I'd like the entries repeated exactly, without their pictures.

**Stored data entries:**
* * * *
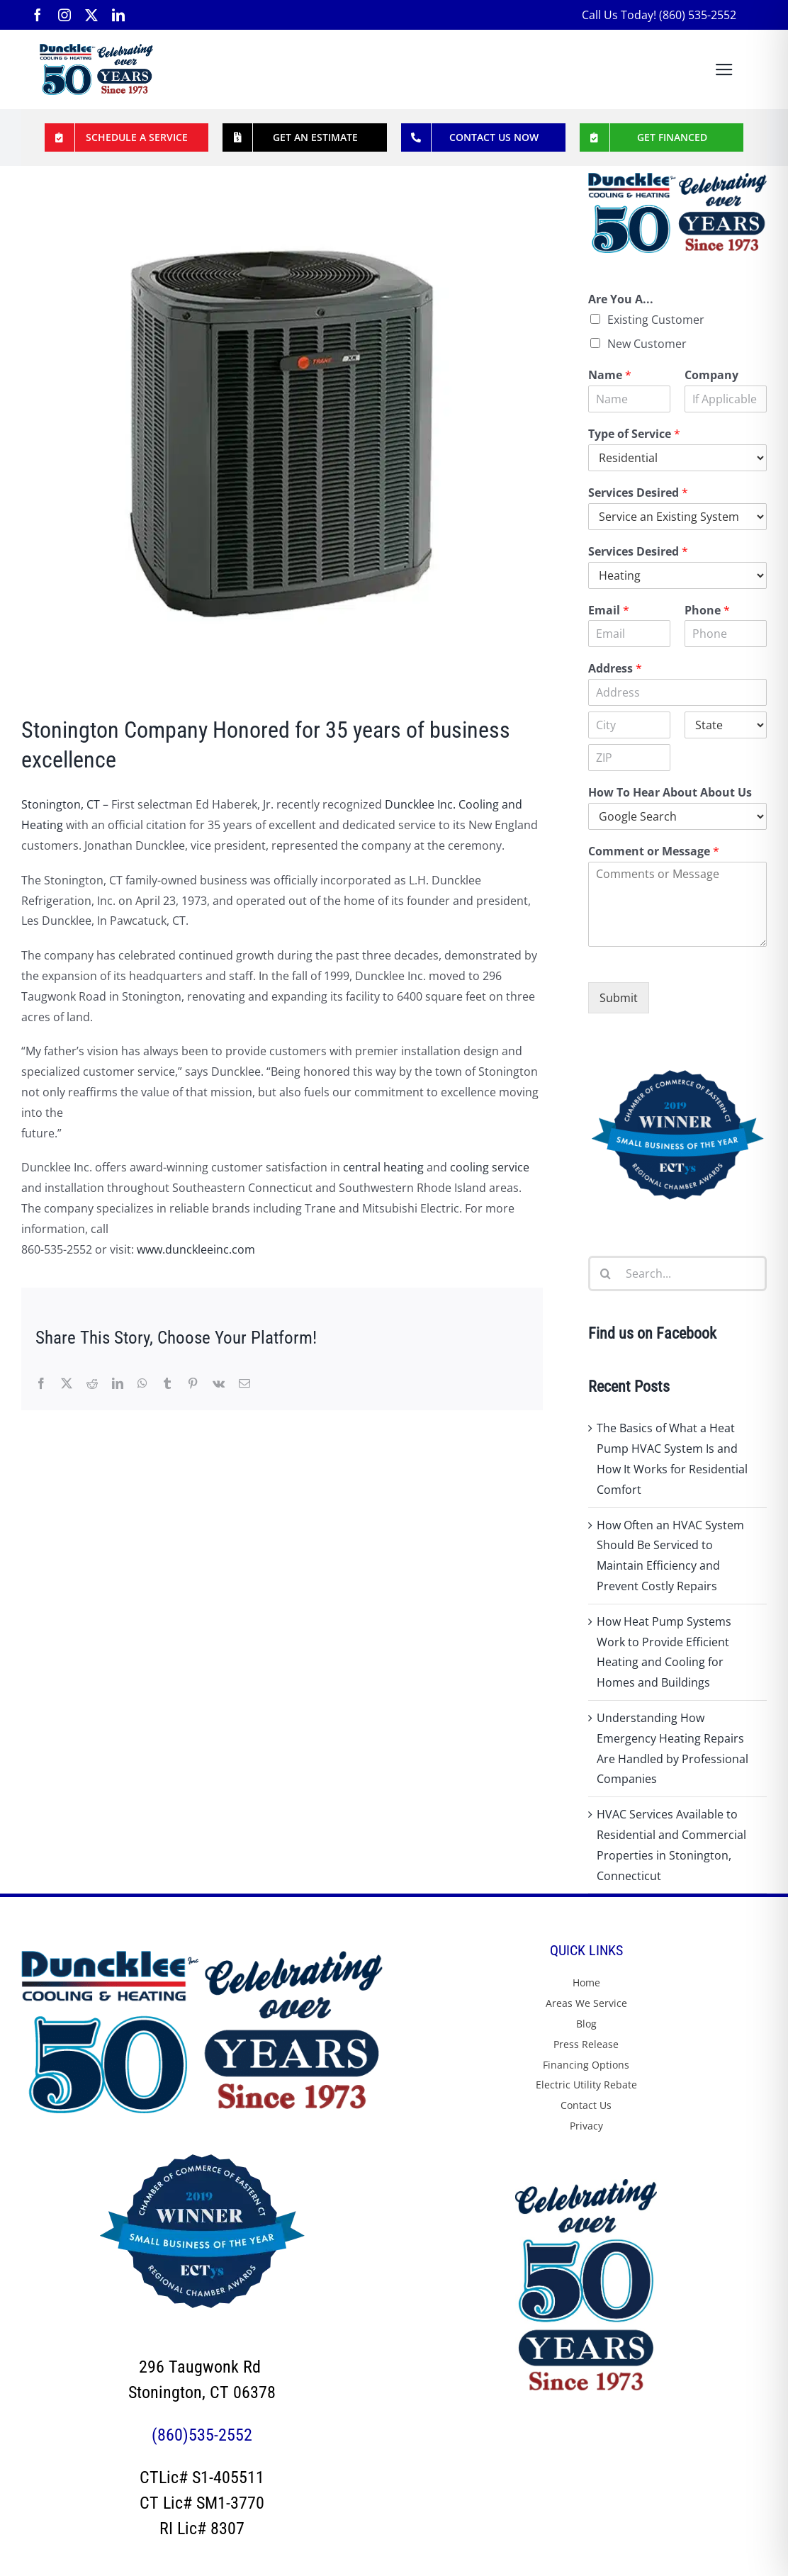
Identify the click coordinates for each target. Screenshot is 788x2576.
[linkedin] (118, 15)
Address (615, 668)
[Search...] (677, 1273)
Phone (707, 610)
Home (586, 1982)
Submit (619, 998)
* * * *
**Task solution:**
Identify the click coordinates for each target. Screenshot is 788x2576.
[linkedin] (118, 15)
Address (615, 668)
[Search...] (677, 1273)
Phone (707, 610)
Home (586, 1982)
Submit (619, 998)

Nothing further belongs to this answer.